TWN Info Service on WTO and Trade Issues (Nov07/09)

2 November 2007

NAMA Chair to issue revised draft text mid-November

Below is a report of the NAMA meeting held on 22 October at the WTO. 

It was published in the South North Development Monitor on 22 Oct.  It is reproduced here with the permission of the SUNS.  Any reproduction or re-circulation requires permission of SUNS (

With best wishes
Martin Khor

NAMA Chair to issue revised draft text mid-November
By Kanaga Raja, Geneva, 23 Oct 2007

The Chair of the non-agricultural market access (NAMA) negotiations at the WTO, Ambassador Don Stephenson of Canada, on Monday announced his intention to issue his revised draft modalities text in mid-November.

The Chair made this announcement at an open-ended informal meeting of the NAMA Negotiating Group at which he reported to members on the different meetings that he has held in the last couple of weeks.

He also told the meeting that he had very little to go on with regards to input for his revised text, and warned that failure to conclude the modalities by year-end could spell failure for the Doha Round.

According to trade officials, Stephenson told members that he held many meetings in all sorts of configurations - small group, larger group and bilaterals (so-called "confessionals") - to gather data from members' positions for his revised modalities text that he intends to issue in mid-November.

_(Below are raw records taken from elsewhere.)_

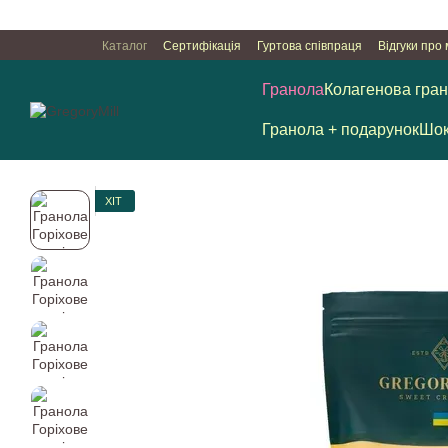
Перейти к основному контенту
Каталог
Сертифікація
Гуртова співпраця
Відгуки про
Публічна оферта
Угода користувача
Гранола
Колагенова гра
Гранола + подарунок
Шок
ХІТ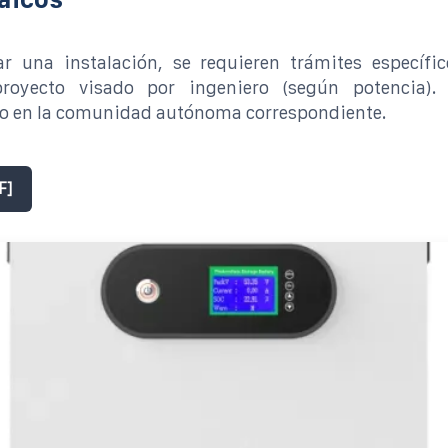
zar una instalación, se requieren trámites específi
royecto visado por ingeniero (según potencia).
 en la comunidad autónoma correspondiente.
F]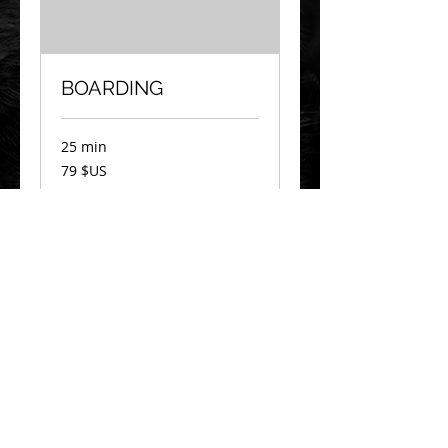
BOARDING
25 min
79
79 $US
dollars
des
États-
Unis
Réserver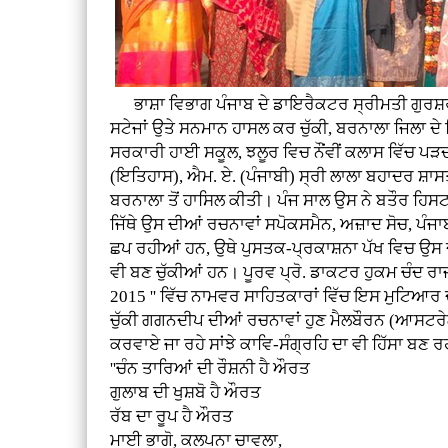
ਭਾਸ਼ਾ ਵਿਭਾਗ ਪੰਜਾਬ ਦੇ ਡਾਇਰੈਕਟਰ ਸ੍ਰੀਮਤੀ ਗੁਰਸ਼ਰਨ
ਸਟੇਜਾਂ ਉਤੇ ਸਨਮਾਨ ਹਾਸਲ ਕਰ ਚੁੱਕੀ, ਬਰਨਾਲਾ ਜਿਲਾ ਦੇ 
ਸਰਕਾਰੀ ਹਾਈ ਸਕੂਲ, ਝਲੂਰ ਵਿਚ ਨੌਂਵੀਂ ਕਲਾਸ ਵਿੱਚ ਪੜਦ
(ਇਤਿਹਾਸ), ਐਮ. ਏ. (ਪੰਜਾਬੀ) ਸ੍ਰੀ ਲਾਲਾ ਬਹਾਦਰ ਸ਼ਾ
ਬਰਨਾਲਾ ਤੋਂ ਹਾਸਿਲ ਕੀਤੀ। ਪੰਜ ਸਾਲ ਉਸ ਨੇ ਬਤੌਰ ਹਿਸ
ਜਿੱਥੇ ਉਸ ਦੀਆਂ ਰਚਨਾਵਾਂ ਸਪੋਕਸਮੈਨ, ਅਜ਼ਾਦ ਸੋਚ, ਪੰਜਾ
ਛਪ ਰਹੀਆਂ ਹਨ, ਉਥੇ ਪੁਸਤਕ-ਪ੍ਰਕਾਸ਼ਨਾ ਪੱਖ ਵਿਚ ਉਸ ਦੀਆਂ
ਵੀ ਬਣ ਚੁੱਕੀਆਂ ਹਨ। ਪੂਰਵ ਪ੍ਰੋ. ਡਾਕਟਰ ਹੁਕਮ ਚੰਦ 
2015 '' ਵਿੱਚ ਨਾਮਵਰ ਸਾਹਿਤਕਾਰਾਂ ਵਿੱਚ ਇਸ ਮੁਟਿਆਰ 
ਚੁੱਕੀ ਗਗਨਦੀਪ ਦੀਆਂ ਰਚਨਾਵਾਂ ਹੁਣ ਮੈਲਬੌਰਨ (ਆਸਟਰੇਲੀ
ਕਰਵਾਏ ਜਾ ਰਹੇ ਸਾਂਝੇ ਕਾਵਿ-ਸੰਗ੍ਰਹਿ ਦਾ ਵੀ ਹਿੱਸਾ ਬਣ
''ਚੰਨ ਤਾਰਿਆਂ ਦੀ ਰੌਸ਼ਨੀ ਹੈ ਔਰਤ
ਗੁਲਾਬ ਦੀ ਖੁਸ਼ਬੋ ਹੈ ਔਰਤ
ਰੱਬ ਦਾ ਰੂਪ ਹੈ ਔਰਤ
ਮਾਈ ਭਾਗੋ, ਕਲਪਨਾ ਚਾਵਲਾ,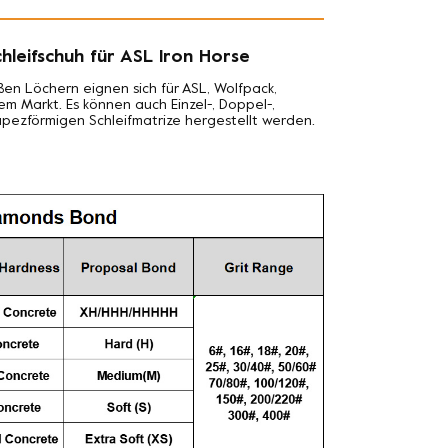
leifschuh für ASL Iron Horse
en Löchern eignen sich für ASL, Wolfpack,
dem Markt. Es können auch Einzel-, Doppel-,
pezförmigen Schleifmatrize hergestellt werden.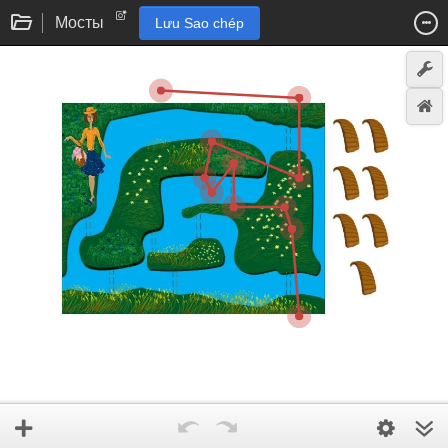
Мосты
Lưu Sao chép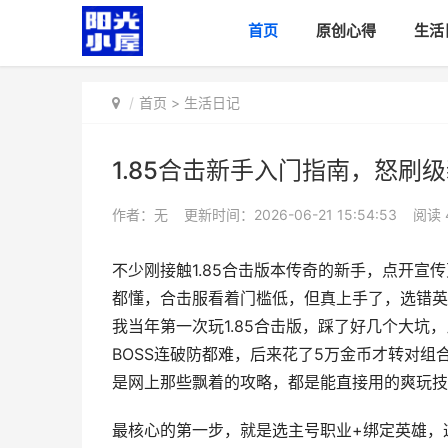
首页
原创心得
生活
首页
>
生活日记
1.85合击新手入门指南，怒刷
作者：无
更新时间：2026-06-21 15:54:53
阅读
不少刚接触1.85合击版本传奇的新手，点开
都懂，合击服看着门槛低，但真上手了，选错英
我当年第一次玩1.85合击版，踩了好几个大
BOSS连破防都难，后来花了5万金币才转对
是网上那些飘着的攻略，都是能直接用的爽玩技
最核心的第一步，就是选主号职业+绑定英雄，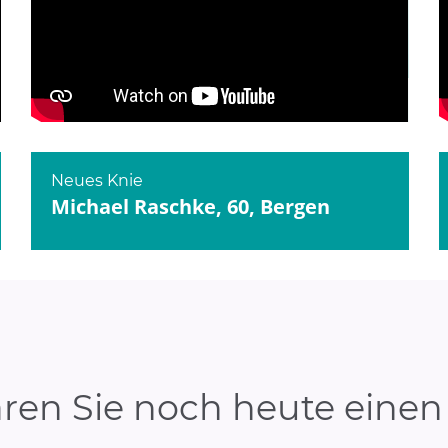
YouTube
aktivieren
Bei Klick wird dieses Video von YouTube bereitgestellt.
Datenschutzerklärung
Neues Knie
Michael Raschke, 60, Bergen
ren Sie noch heute einen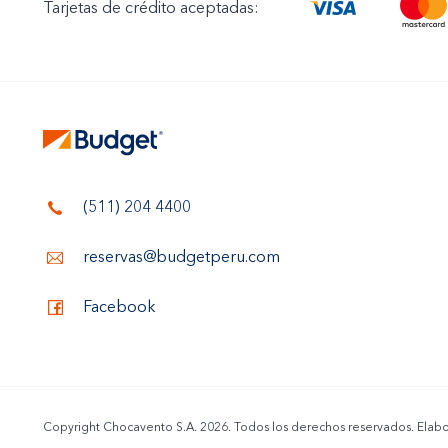
Tarjetas de crédito aceptadas:
(511) 204 4400
reservas@budgetperu.com
Facebook
Copyright Chocavento S.A. 2026. Todos los derechos reservados. Ela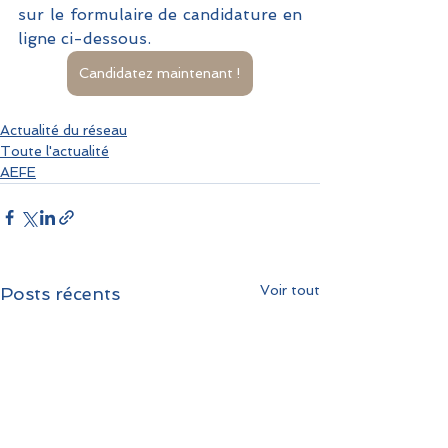
sur le formulaire de candidature en 
ligne ci-dessous.
Candidatez maintenant !
Actualité du réseau
Toute l'actualité
AEFE
Voir tout
Posts récents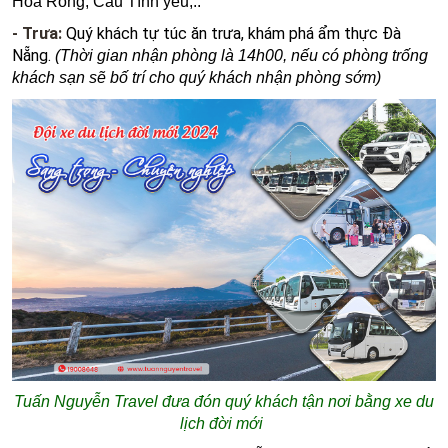
Hoá Rồng, Cầu Tình yêu,..
- Trưa:
Quý khách tự túc ăn trưa, khám phá ẩm thực Đà
Nẵng.
(Thời gian nhận phòng là 14h00, nếu có phòng trống
khách sạn sẽ bố trí cho quý khách nhận phòng sớm)
Tuấn Nguyễn Travel đưa đón quý khách tận nơi bằng xe du
lịch đời mới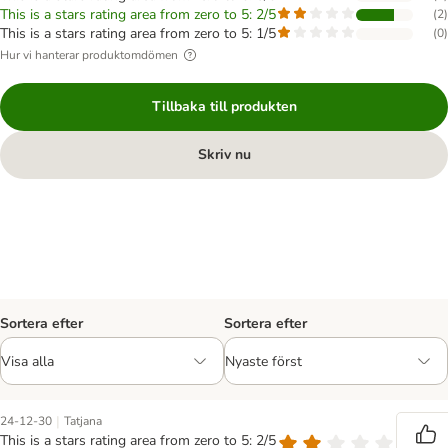
This is a stars rating area from zero to 5: 2/5
(
2
)
This is a stars rating area from zero to 5: 1/5
(
0
)
Hur vi hanterar produktomdömen
Tillbaka till produkten
Skriv nu
Sortera efter
Sortera efter
|
24-12-30
Tatjana
This is a stars rating area from zero to 5: 2/5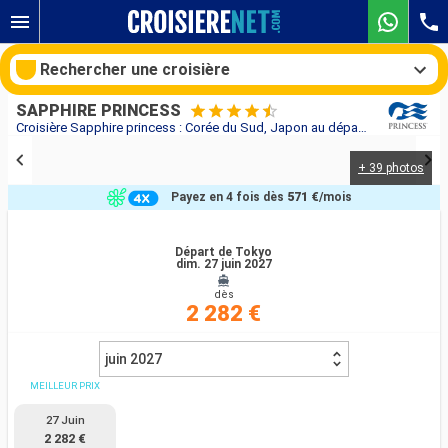
Rechercher une croisière
SAPPHIRE PRINCESS
Croisière Sapphire princess : Corée du Sud, Japon au départ de Tokyo
+ 39 photos
Nos destinations
Payez en 4 fois dès
571 €
/mois
Mois de départ
Départ de Tokyo
dim. 27 juin 2027
Ports
Compagnies
dès
2 282 €
Rechercher
juin 2027
MEILLEUR PRIX
27 Juin
2 282 €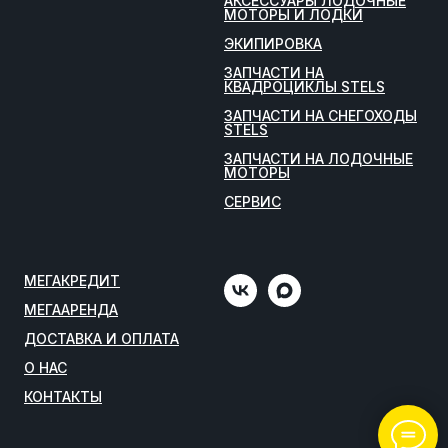
АКСЕССУАРЫ ЛОДОЧНЫЕ
МОТОРЫ И ЛОДКИ
ЭКИПИРОВКА
ЗАПЧАСТИ НА
КВАДРОЦИКЛЫ STELS
ЗАПЧАСТИ НА СНЕГОХОДЫ
STELS
ЗАПЧАСТИ НА ЛОДОЧНЫЕ
МОТОРЫ
СЕРВИС
МЕГАКРЕДИТ
МЕГААРЕНДА
ДОСТАВКА И ОПЛАТА
О НАС
КОНТАКТЫ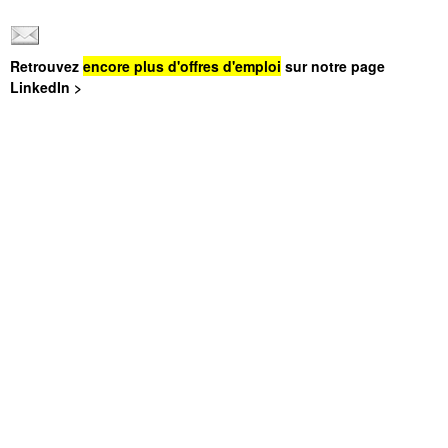
Retrouvez
encore plus d'offres d'emploi
sur notre page
LinkedIn >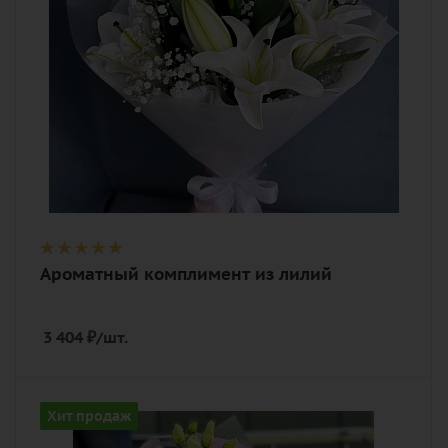
гипсофилы, лилия, лента,
дизайнерская упаковка
Ароматный комплимент из лилий
3 404
₽
/шт.
Описание
Хит продаж
гортензия, орхидея, роза кустовая,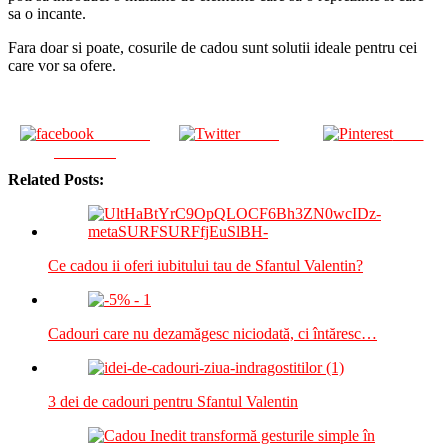
sa o incante.
Fara doar si poate, cosurile de cadou sunt solutii ideale pentru cei
care vor sa ofere.
Share on
Tweet
Save
Facebook
Related Posts:
Ce cadou ii oferi iubitului tau de Sfantul Valentin?
Cadouri care nu dezamăgesc niciodată, ci întăresc…
3 dei de cadouri pentru Sfantul Valentin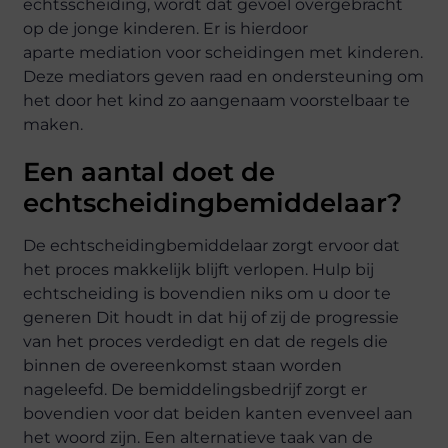
echtsscheiding, wordt dat gevoel overgebracht
op de jonge kinderen. Er is hierdoor
aparte
mediation
voor scheidingen met kinderen.
Deze mediators geven raad en ondersteuning om
het door het kind zo aangenaam voorstelbaar te
maken.
Een aantal doet de
echtscheidingbemiddelaar?
De echtscheidingbemiddelaar zorgt ervoor dat
het proces makkelijk blijft verlopen.
Hulp bij
echtscheiding
is bovendien niks om u door te
generen Dit houdt in dat hij of zij de progressie
van het proces verdedigt en dat de regels die
binnen de overeenkomst staan worden
nageleefd. De bemiddelingsbedrijf zorgt er
bovendien voor dat beiden kanten evenveel aan
het woord zijn. Een alternatieve taak van de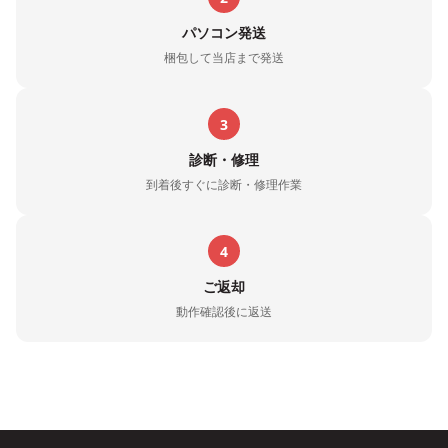
パソコン発送
梱包して当店まで発送
3
診断・修理
到着後すぐに診断・修理作業
4
ご返却
動作確認後に返送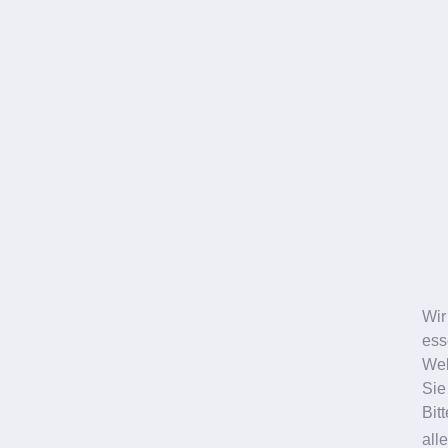
Standorte
Zahnarzt Ludwigshafen
Bismarckstrasse 27
Berliner Platz 1
BASF Medical Center
Zahnarzt Frankenthal
Zahnarzt Worms
News
Karriere
Kontakt
Formulare
Kontaktformular
Wir
Online-Terminbuchung
ess
Anmeldebogen
Web
Broschüren
Sie
Service
Bit
Impressum
all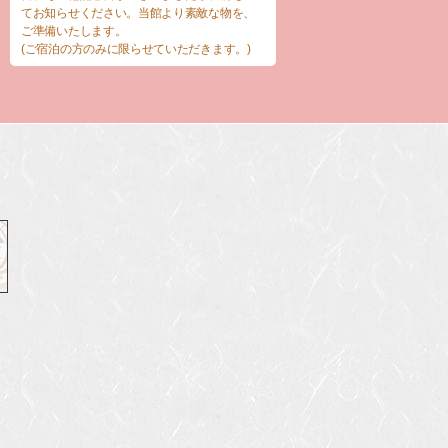
てお知らせください。当館より素敵な物を、
ご準備いたします。
(ご宿泊の方のみに限らせていただきます。)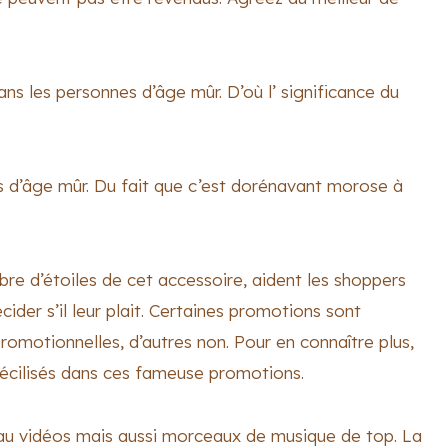
ans les personnes d’âge mûr. D’où l’ significance du
 d’âge mûr. Du fait que c’est dorénavant morose à
bre d’étoiles de cet accessoire, aident les shoppers
ider s’il leur plait. Certaines promotions sont
omotionnelles, d’autres non. Pour en connaître plus,
pécilisés dans ces fameuse promotions.
s au vidéos mais aussi morceaux de musique de top. La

Stephenson said that this date is as late as we can let it go, otherwise (this process) cannot be sustained next year.

He said that he feared that failure to conclude modalities by the end of the year would mean failure for the entire Doha Development Agenda.

The Chair added that the next few weeks would be the last opportunity for members to make contributions for him to revise his July text.

According to trade officials, the Chair said that he would continue to hold bilateral consultations since members were more forthcoming in this configuration than in the wider groups.

He added that he had very little to go on with respect to input for the revised text, and he noted that some members were not engaging enough. He did not know whether this was because they choose to wait to negotiate instead in the "green room" process or that they just don't want a conclusion to the Round.

Stephenson also said that leaving too many issues for the "green room" (when Ministers are taking political decisions) is no good. We've seen this movie before and we know how it ends, he said.

The Chair said that the question now is where to put the brackets in the new text.

His previous text was all in brackets, since nothing was agreed. Now, most of the brackets will go in the numbers since, according to Stephenson, most members find the proposed architecture of the modalities acceptable.

On the Non-Tariff Barrier (NTB) process, the Chair would continue consultations on when to decide on the particular NTBs for which there is no consensus.

When explaining all the issues discussed during the different meetings, it became obvious that developing countries are asking for more flexibilities on all fronts, according to Stephenson.

And on the formula (for tariff reduction), developing countries are asking for developed countries to accept a lower coefficient than the 8 or 9 proposed in his draft modalities text.

Stephenson said that Canada informed him at a meeting that it was ready to go down to a coefficient of 5.

He also mentioned that some developing countries said that they agreed that the brackets in paragraph 8 (flexibilities for developing countries that would allow them to exclude the more sensitive items of their tariff schedule from the application of the formula) be removed from his July text.

According to trade officials, only Bolivia and the United States took the floor at the informal meeting.

Bolivia explained why it did not join the proposal of its fellow Small and Vulnerable Economies (SVEs) asking for further flexibilities.

According to trade officials, Bolivia said that according to its calculations, the proposal in the Chairman's text would mean for Bolivia a 55% cut to their bound rates, much bigger than for key developed members in percentage terms.

Even the new SVE proposal would mean cuts of 30% to its bound tariffs. According to trade officials, Bolivia said that this is politically unacceptable.

It added that the results of what after all is a development round would be very few or almost non-existent for the country. There would not be any support for development for the country.

The US said that it continues to work with other members on the sectoral component of the negotiations. It added that the work on this continues very positively.

According to trade officials, the Chair said that he would continue consultations with different members throughout the week on all issues.

[Meanwhile, according to a report in the "WTO Reporter" of 23 October, a draft proposal by India on the modality for formula and flexibilities in NAMA has been withdrawn. The report cited officials as saying that India had asked that the paper be withdrawn as a basis for discussions among its partners in the NAMA-11. The proposal had suggested a coefficient of 5 for developed countries and 28.5-30 for developing countries.]